EXERCISE -> After locating the line that contains "[presentation] (276, 1606)" in the data below, set down exactly that line and each one after it through the line that contains "Şişli escort vitrinleri (1105, 551)", and nothing more.

Top of SUPPLIED INFORMATION

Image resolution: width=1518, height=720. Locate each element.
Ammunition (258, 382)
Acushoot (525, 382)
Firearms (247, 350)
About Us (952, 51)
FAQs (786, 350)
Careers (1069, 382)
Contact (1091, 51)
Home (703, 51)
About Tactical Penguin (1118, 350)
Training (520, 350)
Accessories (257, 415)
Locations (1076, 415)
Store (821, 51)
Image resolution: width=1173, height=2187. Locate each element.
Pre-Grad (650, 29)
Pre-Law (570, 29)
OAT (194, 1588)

Bottom of SUPPLIED INFORMATION
Top of SUPPLIED INFORMATION

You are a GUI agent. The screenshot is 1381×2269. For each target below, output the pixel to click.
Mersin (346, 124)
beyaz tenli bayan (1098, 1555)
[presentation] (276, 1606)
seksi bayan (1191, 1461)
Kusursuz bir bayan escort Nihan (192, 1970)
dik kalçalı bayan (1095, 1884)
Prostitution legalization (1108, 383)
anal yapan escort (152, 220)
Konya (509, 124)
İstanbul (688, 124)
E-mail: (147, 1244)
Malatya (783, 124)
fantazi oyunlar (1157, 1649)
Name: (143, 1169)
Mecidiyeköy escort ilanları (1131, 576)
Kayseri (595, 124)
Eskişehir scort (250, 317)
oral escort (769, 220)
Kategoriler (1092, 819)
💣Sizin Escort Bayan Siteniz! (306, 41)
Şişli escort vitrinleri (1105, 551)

Bottom of SUPPLIED INFORMATION

EXPECTED ANSWER ->
[presentation] (276, 1606)
seksi bayan (1191, 1461)
Kusursuz bir bayan escort Nihan (192, 1970)
dik kalçalı bayan (1095, 1884)
Prostitution legalization (1108, 383)
anal yapan escort (152, 220)
Konya (509, 124)
İstanbul (688, 124)
E-mail: (147, 1244)
Malatya (783, 124)
fantazi oyunlar (1157, 1649)
Name: (143, 1169)
Mecidiyeköy escort ilanları (1131, 576)
Kayseri (595, 124)
Eskişehir scort (250, 317)
oral escort (769, 220)
Kategoriler (1092, 819)
💣Sizin Escort Bayan Siteniz! (306, 41)
Şişli escort vitrinleri (1105, 551)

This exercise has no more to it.